NVDOE and the ASD will try to grab CCSD schools.

They do not know our students.

They do not love our students.

They will not serve our students.

They will grab schools listed because parents will not be informed.

Spread the word – no to ASD charters.

If they want to give a school money to improve – with research based best practice – great.

Turning any Vegas school into a charter is a scam.

If ASD Rebecca wants to come into your school and show a crappy charter video – tell her to hit the road.

We already know how to read a science book to kids or plug students into the computer. That is not teaching or effective.

Privatization is not education.

___________

We want MAGNETS – not disfunctional white flight charters.

Get away ASD.

__________________

Every year I get angry that our community is targeted while the rest of the state flounders. NVDOE – do your job. You have plenty to grab. Go to these white areas and get it done.

Look at Elko. 100% of its schools are in severe failure. What is happening there? Those schools are along the Carlin Trend and heavily susidized by mining proceeds in a primarily white English speaking area. What is going on?

Look at Washoe which has pages on that list. A heavy heavy percentage of those schools are struggling – with more per pupil than Vegas. And again largely English speaking and middle class areas. What is going on?

Rural Nevada is sinking. When a school fails in a small town – it may be the only school in town. Better address those first. Charter “competition” kills the public schools and does not help small towns. It leaves expensive and hard to educate special education students in public schools and allows “choice” to everyone else.

Again the NV Charter schools are sinking. These schools serve white flight families. They are failing. Severely. That data which at least includes more of their 80+ campuses – is bad – extremely bad considering there are 24 charters and a large chunk are the lowest performers – again. Every year. Again.

It is not Vegas that is the high priority problem.

Folks who are brown do not want to be a target.

This has to stop.

Did not work in New Orleans.

Did not work in Tennessee.

Is not working in Nevada.

How many students have to be hurt to stop this ASD madness?

________________

We want MAGNETS – not disfunctional white flight charters.

Get away ASD.

The Teacher,

Gary Rubinstein reports that the latest Tennessee school rankings were just released. Now we know. The Tennessee Achievement School District was a complete and total failure. $100 million down the drain, which came from Race to the Top funding. The same money might have been used to reduce class sizes in these schools. Instead, it was used to induce charter operators to come to Tennessee and work their magic. It failed.

Would someone tell Bill Gates, John Arnold, Reed Hastings, Eli Broad, Michael Bloomberg, and the other billionaires who are still spreading the phony claim of charter miracles?

Spread the word to states like Nevada, Georgia, and North Carolina, which created their own “achievement school districts” based on the Tennessee model.

Seven years ago, as part of Tennessee’s Race To The Top plan, they launched The Achievement School District (ASD). With a price tag of over $100 million, their mission was to take schools that were in the bottom 5% of schools and, within five years, raise them into the top 25%.

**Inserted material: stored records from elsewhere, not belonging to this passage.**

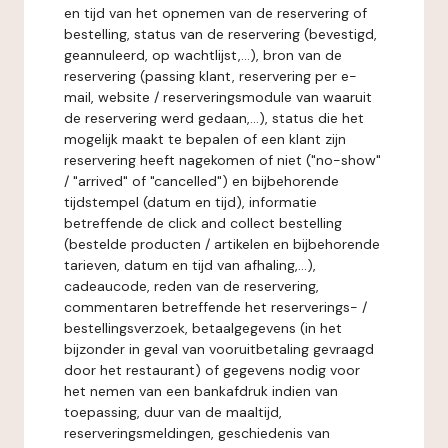
en tijd van het opnemen van de reservering of
bestelling, status van de reservering (bevestigd,
geannuleerd, op wachtlijst,...), bron van de
reservering (passing klant, reservering per e-
mail, website / reserveringsmodule van waaruit
de reservering werd gedaan,...), status die het
mogelijk maakt te bepalen of een klant zijn
reservering heeft nagekomen of niet ("no-show"
/ "arrived" of "cancelled") en bijbehorende
tijdstempel (datum en tijd), informatie
betreffende de click and collect bestelling
(bestelde producten / artikelen en bijbehorende
tarieven, datum en tijd van afhaling,...),
cadeaucode, reden van de reservering,
commentaren betreffende het reserverings- /
bestellingsverzoek, betaalgegevens (in het
bijzonder in geval van vooruitbetaling gevraagd
door het restaurant) of gegevens nodig voor
het nemen van een bankafdruk indien van
toepassing, duur van de maaltijd,
reserveringsmeldingen, geschiedenis van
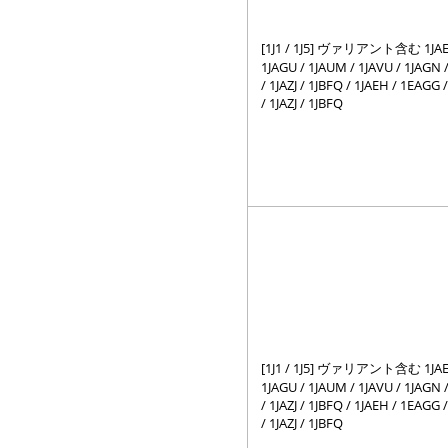
[1J1 / 1J5] ヴァリアント含む 1JAEH
1JAGU / 1JAUM / 1JAVU / 1JAGN /
/ 1JAZJ / 1JBFQ / 1JAEH / 1EAGG 
/ 1JAZJ / 1JBFQ
[1J1 / 1J5] ヴァリアント含む 1JAEH
1JAGU / 1JAUM / 1JAVU / 1JAGN /
/ 1JAZJ / 1JBFQ / 1JAEH / 1EAGG 
/ 1JAZJ / 1JBFQ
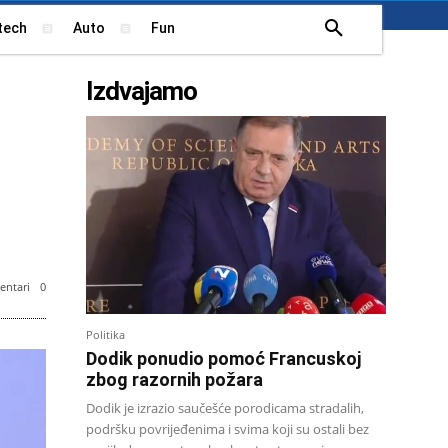
tech
Auto
Fun
Izdvajamo
ntari
0
Politika
Dodik ponudio pomoć Francuskoj
zbog razornih požara
Dodik je izrazio saučešće porodicama stradalih,
podršku povrijeđenima i svima koji su ostali bez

They started with six schools and three years into the experiment, Chris Barbic, the superintendent of the ASD had a ‘mission accomplished’ moment where he declared in an interview that three of those six schools were on track to meet that goal.

But a year later, the gains that led to that prediction had disappeared and it wasn’t looking good for any of those six schools. By the time the five year mark had been reached, in the Fall of 2016, Chris Barbic had already resigned and taken a job with the John Arnold Foundation.

The thing about 2016, though, is that whether or not the ASD schools met the lofty goal could not be determined, officially. Tennessee releases their official ‘priority’ list of the bottom 5% schools every three years. And, conveniently enough, the last one was in 2015. So even though it was clear in 2016 that the original 6 ASD schools would not be in the top 25%, an even more important question — how many of those schools remained in the bottom 5%? — would not be known officially for two more years, in the Fall of 2018.

A few days ago, Tennessee finally released the long-awaited 2018 priority schools list, and for the ASD, the results were decisive and devastating.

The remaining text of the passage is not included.